What to work on ->
When duplicating the records beneath this instruction, omit every picture and keep all else exact.
#####
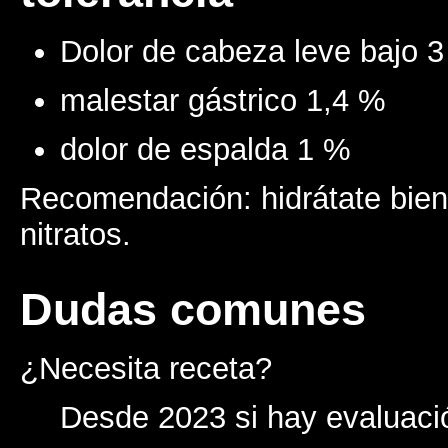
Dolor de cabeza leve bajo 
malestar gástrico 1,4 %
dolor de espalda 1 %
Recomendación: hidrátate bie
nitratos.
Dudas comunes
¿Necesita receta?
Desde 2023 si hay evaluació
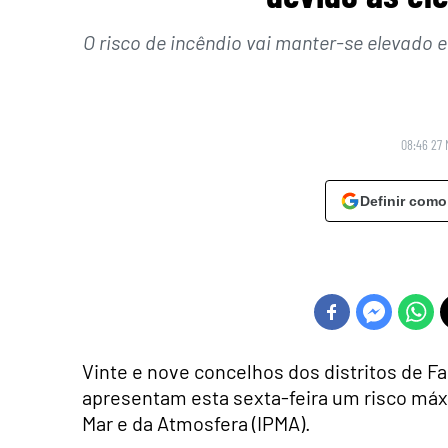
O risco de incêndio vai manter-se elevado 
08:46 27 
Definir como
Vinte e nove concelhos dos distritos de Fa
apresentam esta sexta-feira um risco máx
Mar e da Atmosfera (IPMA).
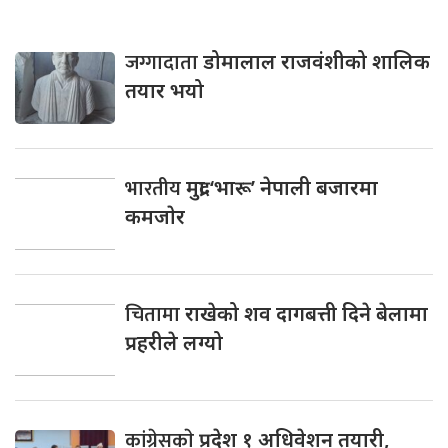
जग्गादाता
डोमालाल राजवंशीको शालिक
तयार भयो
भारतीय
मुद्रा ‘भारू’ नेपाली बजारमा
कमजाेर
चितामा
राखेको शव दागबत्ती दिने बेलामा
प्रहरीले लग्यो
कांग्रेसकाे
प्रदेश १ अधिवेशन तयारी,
#####
Exercise result ->
Dolor de cabeza leve bajo 
malestar gástrico 1,4 %
dolor de espalda 1 %
Recomendación: hidrátate bie
nitratos.
Dudas comunes
¿Necesita receta?
Desde 2023 si hay evaluació
O risco de incêndio vai manter-se elevado 
08:46 27 
Definir como
Vinte e nove concelhos dos distritos de Fa
apresentam esta sexta-feira um risco máx
Mar e da Atmosfera (IPMA).
जग्गादाता
डोमालाल राजवंशीको शालिक
तयार भयो
भारतीय
मुद्रा ‘भारू’ नेपाली बजारमा
कमजाेर
चितामा
राखेको शव दागबत्ती दिने बेलामा
प्रहरीले लग्यो
कांग्रेसकाे
प्रदेश १ अधिवेशन तयारी,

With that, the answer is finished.